## PROBLEM TO SOLVE
Your answer is a copy of every line in the records where "برای" appears.

▬▬▬▬▬▬

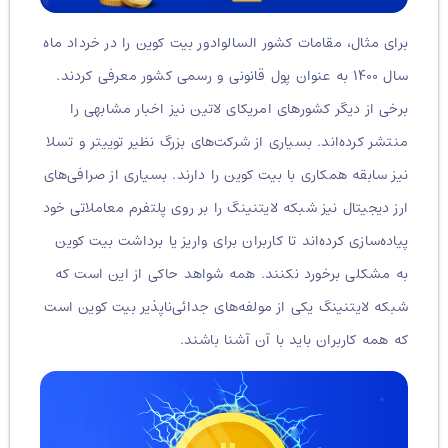
برای مثال، مقامات کشور السالوادور بیت کوین را در خرداد ماه
سال ۱۴۰۰ به عنوان پول قانونی و رسمی کشور معرفی کردند.
برخی از دیگر کشورهای امریکای لاتین نیز اخبار مشابهی را
منتشر کرده‌اند. بسیاری از شرکت‌های بزرگ نظیر توییتر و تسلا
نیز سابقه همکاری با بیت کوین را دارند. بسیاری از صرافی‌های
ارز دیجیتال نیز شبکه لایتنینگ را بر روی پلتفرم معاملاتی خود
پیاده‌سازی کرده‌اند تا کاربران برای واریز یا برداشت بیت کوین
به مشکلی برخورد نکنند. همه شواهد حاکی از این است که
شبکه لایتنینگ یکی از مولفه‌های جدائی‌ناپذیر بیت کوین است
که همه کاربران باید با آن آشنا باشند.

▬▬▬▬▬▬

## ANSWER TO THIS PROBLEM
برای مثال، مقامات کشور السالوادور بیت کوین را در خرداد ماه
پیاده‌سازی کرده‌اند تا کاربران برای واریز یا برداشت بیت کوین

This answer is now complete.